Richard P. Chapman Professor of Business Administration, Emeritus
Stephen A. Greyser is Richard P. Chapman Professor (Marketing/Communications) Emeritus, of the Harvard Business School, specializes in brand marketing, advertising, corporate communications, the business of sports, and nonprofit management. A graduate of Harvard College and Harvard Business School, he has been active in research and teaching at HBS since 1958. He was also an editor at the Harvard Business Review and later its Editorial Board Secretary and Board Chairman. He is responsible for 16 books, numerous journal articles, several special editions of journals, and over 300 published HBS case studies. Recent publications are Revealing the Corporation with John Balmer (on identity, reputation, corporate branding, etc.) and co-authored articles on “Monarchies as Corporate Brands,” Heritage Brands (a concept he co-created), “Aligning Identity and Strategy” (CMR lead article 2009), a 2011 Journal of Business Ethics article on ethical corporate marketing and BP, “Building and Maintaining Reputation Through Communications”, and a book chapter on “Corporate Communication and the Corporate Persona” (2013). He wrote the award-winning “Corporate Brand Reputation and Brand Crisis Management” in his co-edited “Corporate Marketing and Identity,” a special 2009 issue of Management Decision. He is co-author of a book on arts administration and editor of one on cultural policy. At HBS, he developed the Corporate Communications elective, creating over 40 cases and articles on issues management, corporate sponsorship, relations among business-media-publics, etc. His current research (co-authored) and most recent (2015) article is on the branding and identity of The Nobel Prize.
He created and teaches Harvard’s Business of Sports course, is a member of the University’s Faculty Standing Committee on Athletics, has served on the Selection Committee for the Boston Red Sox Hall of Fame, is on the board of The Sports Museum, and has authored numerous Business of Sports cases and articles. The latter include “Winners and Losers in the Olympics” (2006) and several on sponsorship, most recently (2012) on Sponsorship-Linked Internal Marketing (co-author), and an HBS case on Bank of America’s Sports Sponsorship. He also published HBS faculty commentaries on the Sochi Olympics. Two HBS working papers (2013) examined NBC and the 2012 London Olympics and how MLB clubs have commercialized their Japanese top stars. He has organized seminars on Fifty Years of Change in Intercollegiate Athletics, the Business of the Olympics, Sports in China, and “Fenway Park Comes to HBS,” on the business of Fenway Park for its 2012 Centennial. His comments on the meaning of the Olympics for China were seen by tens of millions in China on CCTV after the 2008 Opening Ceremonies. At Doha GOALS 2012 he moderated a private conference session of global sports leaders (including Lord Coe) on improving the Olympics. He has recently written an analysis of “Nation-Branding via Big Sports.” He received the American Marketing Association’s 2010 Sports Marketing lifetime achievement award for “distinguished career contributions to the scientific understanding of sports business.”

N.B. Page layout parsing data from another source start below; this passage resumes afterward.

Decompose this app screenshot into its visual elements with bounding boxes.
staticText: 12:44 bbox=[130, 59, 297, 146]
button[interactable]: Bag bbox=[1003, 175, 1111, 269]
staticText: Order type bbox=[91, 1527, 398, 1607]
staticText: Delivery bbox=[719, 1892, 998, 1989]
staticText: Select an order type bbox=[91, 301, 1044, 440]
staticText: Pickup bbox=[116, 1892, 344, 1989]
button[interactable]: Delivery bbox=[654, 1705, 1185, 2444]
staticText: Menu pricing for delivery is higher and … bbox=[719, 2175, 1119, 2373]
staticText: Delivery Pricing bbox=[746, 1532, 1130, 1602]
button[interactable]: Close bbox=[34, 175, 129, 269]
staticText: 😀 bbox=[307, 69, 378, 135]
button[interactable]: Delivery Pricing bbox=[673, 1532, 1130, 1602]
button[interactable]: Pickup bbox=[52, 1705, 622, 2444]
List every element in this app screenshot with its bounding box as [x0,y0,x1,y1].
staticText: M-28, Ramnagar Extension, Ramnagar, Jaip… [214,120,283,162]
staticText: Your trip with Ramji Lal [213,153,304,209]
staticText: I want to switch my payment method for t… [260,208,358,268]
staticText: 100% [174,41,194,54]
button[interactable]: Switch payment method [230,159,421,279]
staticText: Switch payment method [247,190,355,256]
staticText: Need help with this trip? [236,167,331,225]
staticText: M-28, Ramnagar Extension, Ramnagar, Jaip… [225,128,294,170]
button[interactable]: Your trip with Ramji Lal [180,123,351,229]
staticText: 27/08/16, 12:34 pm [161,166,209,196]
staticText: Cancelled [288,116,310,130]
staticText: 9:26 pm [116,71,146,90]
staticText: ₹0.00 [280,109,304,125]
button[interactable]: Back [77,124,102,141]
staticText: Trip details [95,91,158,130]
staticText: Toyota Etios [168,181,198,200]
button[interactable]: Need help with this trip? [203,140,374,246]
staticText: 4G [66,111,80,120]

He is past executive director of the Marketing Science Institute and the charter member of its Hall of Fame, and also an elected Fellow of the American Academy of Advertising for career contributions to the field. He received the Institute for Public Relations 2009 special award for “lifetime contributions to public relations education and research,” and Lipscomb University’s 2011 MediaMasters award for a “body of [communications] work that stands as a model and inspiration for the next generation.” He was recognized by IE University (Spain) for his pioneering work in corporate communication. He twice was a public member of the National Advertising Review Board for U.S. advertising self-regulation. He has served on numerous corporate and nonprofit boards. He is a trustee of the Arthur W. Page Society, and he was the first academic trustee of the Advertising Research Foundation and of the Advertising Educational Foundation. He is a past national vice chairman of PBS and an overseer at WGBH and at the Museum of Fine Arts (Boston), where he was the founding chair of its Trustees Marketing Committee. He served as Alumni Association president of Boston Latin School, America’s oldest school (1635), and conducted its 350th and 375th Founder’s Day ceremonies as magister eventuum; he received its 2005 Distinguished Graduate Award. He is an Honorary Fellow (2012) of Brunel University, where he has been a Visiting Professor and a member of its Business School’s Advisory Board.
Known as "the Cal Ripken of HBS," in over 45 years of teaching at Harvard he has never missed a class.